Is Bankruptcy Frank’s Silver Bullet?
- 17 May 2011
- Written by Jack Humphreville
LA’S BROKEN DODGERS-The Dodgers’ 17 year, $3 billion media rights deal with Fox Sports and the $285 million upfront advance is Frank McCourt’s silver bullet. The Boston Parking Lot Attendant will be able to meet payroll at the end of month, pay off Jamie, his charming ex wife who owns 50% of the Dodgers and the related entities, refinance his defaulted debt, get the Commissioner off his back, and resume his Big Dog lifestyle.
All he needs is the approvals of Jamie (a requirement of the Fox Sports deal) and Major League Baseball.
But receiving these approvals is going to be very difficult because the financial interests of Frank, Jamie, and Major League Baseball are not aligned.
And that is compounded by the fact that nobody trusts Frank or his word, especially when it involves money.
According to the popular press, Jamie’s asking price is between $150 million and $200 million, cash. And the only source of that kind of loot is the Dodgers.
On the other hand, the Commissioner of Baseball is very concerned about the financial condition of the Dodgers given that high level of debt owed by the Dodgers and related entities. The Dodgers and related entities have debt in the range of $425 million to $500 million, a staggering 12 to 14 times the Dodgers’ operating profits of an estimated $35 million.
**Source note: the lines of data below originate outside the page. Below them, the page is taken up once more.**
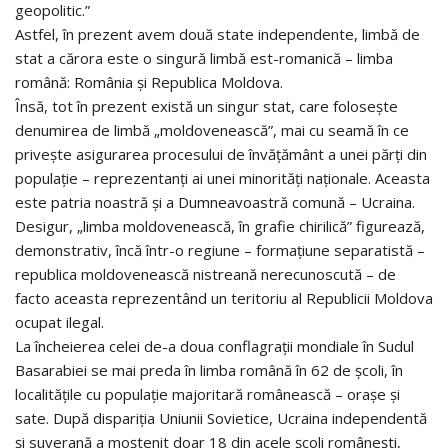
geopolitic.”
Astfel, în prezent avem două state independente, limbă de
stat a cărora este o singură limbă est-romanică – limba
română: România şi Republica Moldova.
Însă, tot în prezent există un singur stat, care foloseşte
denumirea de limbă „moldovenească”, mai cu seamă în ce
priveşte asigurarea procesului de învăţământ a unei părţi din
populaţie – reprezentanţi ai unei minorităţi naţionale. Aceasta
este patria noastră şi a Dumneavoastră comună – Ucraina.
Desigur, „limba moldovenească, în grafie chirilică” figurează,
demonstrativ, încă într-o regiune – formaţiune separatistă –
republica moldovenească nistreană nerecunoscută – de
facto aceasta reprezentând un teritoriu al Republicii Moldova
ocupat ilegal.
La încheierea celei de-a doua conflagraţii mondiale în Sudul
Basarabiei se mai preda în limba română în 62 de şcoli, în
localităţile cu populaţie majoritară românească – oraşe şi
sate. După dispariţia Uniunii Sovietice, Ucraina independentă
şi suverană a moştenit doar 18 din acele şcoli româneşti,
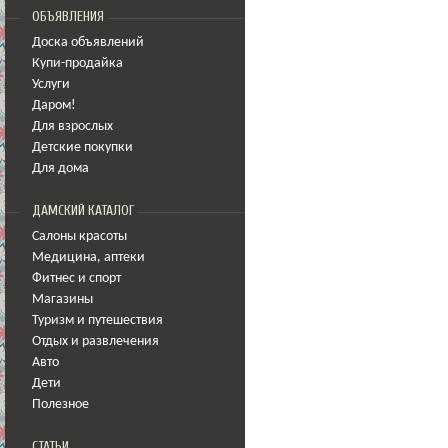
ОБЪЯВЛЕНИЯ
Доска объявлений
Купи-продайка
Услуги
Даром!
Для взрослых
Детские покупки
Для дома
ДАМСКИЙ КАТАЛОГ
Салоны красоты
Медицина
,
аптеки
Фитнес и спорт
Магазины
Туризм и путешествия
Отдых и развлечения
Авто
Дети
Полезное
СТАТЬИ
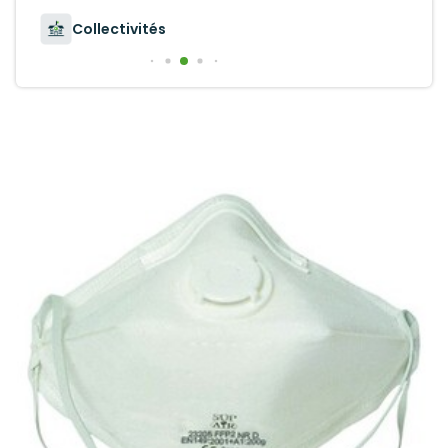
Collectivités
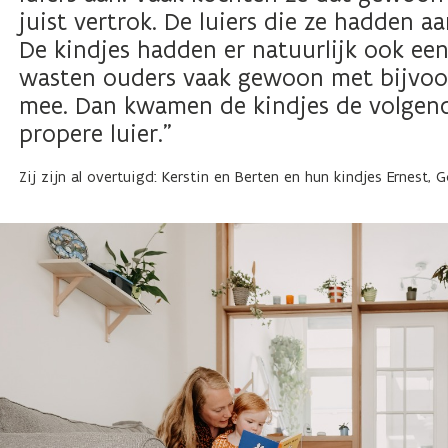
juist vertrok. De luiers die ze hadden a
De kindjes hadden er natuurlijk ook een
wasten ouders vaak gewoon met bijvoo
mee. Dan kwamen de kindjes de volgend
propere luier.”
Zij zijn al overtuigd: Kerstin en Berten en hun kindjes Ernest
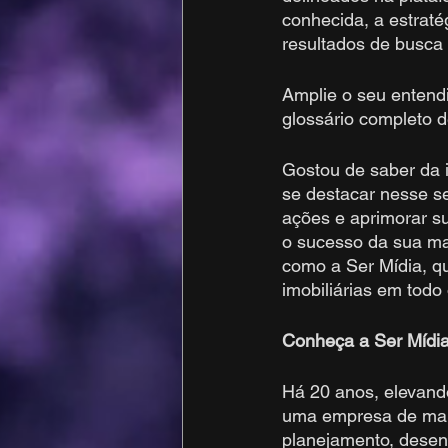
conhecida, a estraté
resultados de busca
Amplie o seu entend
glossário completo d
Gostou de saber da i
se destacar nesse se
ações e aprimorar su
o sucesso da sua ma
como a Ser Mídia, qu
imobiliárias em todo o
Conheça a Ser Mídi
Há 20 anos, elevand
uma empresa de marke
planejamento, desen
And this operating profit does not reflect the impact of attendance being lower by 16.3% this year, resulting in an estimated revenue loss of $23 million.
As a result, the Commissioner has recommended that Frank find a well capitalized equity investor, just like he did for the New York Mets. But Frank has not heeded that advice. Instead, he violated that Commissioner’s trust by not consulting with Major League Baseball before he borrowed $30 million personally to meet the April and May payrolls.
If the Commissioner were to approve the Fox Sports media rights deal, it would be after he completed a thorough analysis of the operations and finances of the Dodgers and the related entities. And that approval would be accompanied by stringent conditions that would prohibit Frank from once again looting the Dodgers to pay off Jamie, bail him out of his personal financial problems, and support his Big Dog lifestyle of private planes and multiple estates.
Frank would also be required to reduce debt, primarily by raising equity based on a reasonable predetermined valuation for the Dodgers and the related entities.
Frank would also need to demonstrate that the Dodgers had the financial wherewithal to field a competitive team and remain a viable franchise which would essentially prohibit Frank from pledging the cash flow from the Fox Sports deal as collateral for any new loans.
According to Bill Shaikin of The Los Angeles Times, Frank is evaluating the possibility of having the Dodgers file for bankruptcy to protect the Dodgers’ assets from Major League Baseball and its creditors. (Link)
But a bankruptcy filing will not solve Frank’s problems. It is a long, multiyear process where the lawyers and accountants will truly prosper at Frank’s expense. More than likely, Frank will be also forced to file for personal bankruptcy because of his personal guarantees and cross default provisions of his many loan agreements. This would result in bankruptcy filings by the Dodgers’ related entities (the Stadium and the land).
It will also involve a thorough examination of the operations and finances of not only the Dodgers and related entities, but of Frank’s personal affairs, including how his billionaire life style was financed.
In a bankruptcy, Frank will be cash constrained, with little access to the cash flow of the Dodgers and related entities, making it very difficult to pay his army of high priced lawyers and to maintain his Big Dog lifestyle.
Frank would be would be well advised to play ball with the Commissioner and Major League Baseball. Despite his recent charm offense, he is outgunned by Major League Baseball and the banks which have more experience and far greater financial resources than a bankrupt Frank.
The old Wall Street expression, “Bulls make money in up markets, Bears make money in down markets, and Pigs always get slaughtered,” applies to the greedy Frank, both in his relationship with Major League Baseball and Jamie.
As for the Dodgers, they are three games under .500 and are in third place in the National League West, four games behind the Giants and five games behind the Florida Marlins in the Wild Card standings. Attendance is off 16.3% from last year as True Blue fans are reluctant to support a losing team owned by the whiney, self serving bum.